On November 28, the Hsinchu District Court ruled that Peng was not eligible for sentence reduction based on voluntary surrender, and in the first-instance judgment, sentenced him to death for intentional homicide and homicide with indeterminate intent, and deprived him of civil rights for life.

On December 12, Peng's friend Zhou Zhiqiang was indicted for negligent homicide in the course of business and violations of the Building Act, due to operating the karaoke business illegally in a tin structure and failing to provide adequate safety equipment, resulting in the deaths of five people.

On May 9, 2013, the Taiwan High Court dismissed the appeal and upheld the death sentence in the second-instance trial.

On December 12, the Supreme Court found the evidence insufficient and remanded the case to the High Court for retrial.

On March 11, 2014, the High Court, in the first retrial, again upheld the death sentence, with the judges concluding that Peng's crimes were extremely serious and that he was beyond rehabilitation.

On September 2, the Supreme Court, in the third-instance trial, finalized the death sentence for Peng Jianyuan. He is currently detained at the Taipei Detention Center, awaiting execution by firing squad.

=== Divergent views ===
Peng Jianyuan had a medical history of mental illness, and throughout all stages of trial, the charge applied was “homicide with indeterminate intent.”

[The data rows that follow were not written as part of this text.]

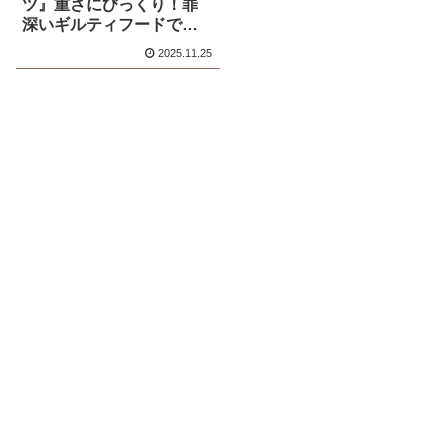
ツ』重さにびっくり！罪
深いギルティフードでも
また食べたくなる絶妙な
2025.11.25
味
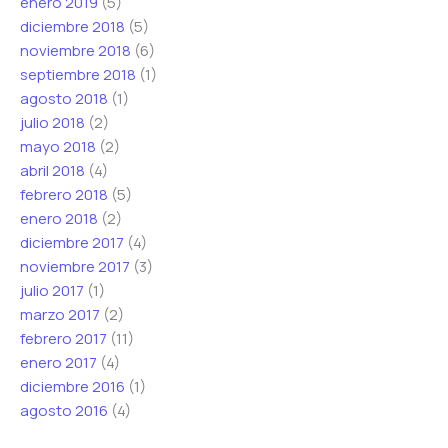
enero 2019
(5)
diciembre 2018
(5)
noviembre 2018
(6)
septiembre 2018
(1)
agosto 2018
(1)
julio 2018
(2)
mayo 2018
(2)
abril 2018
(4)
febrero 2018
(5)
enero 2018
(2)
diciembre 2017
(4)
noviembre 2017
(3)
julio 2017
(1)
marzo 2017
(2)
febrero 2017
(11)
enero 2017
(4)
diciembre 2016
(1)
agosto 2016
(4)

According to interpretations of the International Covenants on Human Rights (the “Two Covenants”) by the Supreme Court in cases such as the Chen Kunming murder case and the Lin Jixiong arson case that killed 13 people, individuals with mental disorders should not be sentenced to death, and non-premeditated homicide should not carry the death penalty.

In response, Lin Xinyi, executive director of the Taiwan Alliance to End the Death Penalty, stated that the Supreme Court has issued inconsistent opinions on whether defendants with mental disorders may be sentenced to death. The Supreme Court responded by clarifying that it had already provided clear legal interpretations, and that the reasoning and main holdings of its judgments were explicitly stated and appropriate.

Lai Zhongxing, presiding judge of the Fourth Criminal Division of the Supreme Court, along with four other judges, held that the prohibition against sentencing or executing individuals with mental or intellectual disabilities to death was intended merely to “urge” compliance, rather than constituting a mandatory requirement under the Two Covenants, and therefore did not possess the force of domestic law.

Gao Rongzhi, executive director of the Judicial Reform Foundation, argued that the Supreme Court, in order to cater to public sentiment favoring the death penalty, convened a life-and-death debate and subsequently hollowed out the Two Covenants, producing a rationalized legal interpretation to justify sentencing Peng Jianyuan to death.

In 2024, the Constitutional Court accepted the petition for constitutional interpretation regarding the death penalty submitted by Peng Jianyuan and 37 other death row inmates.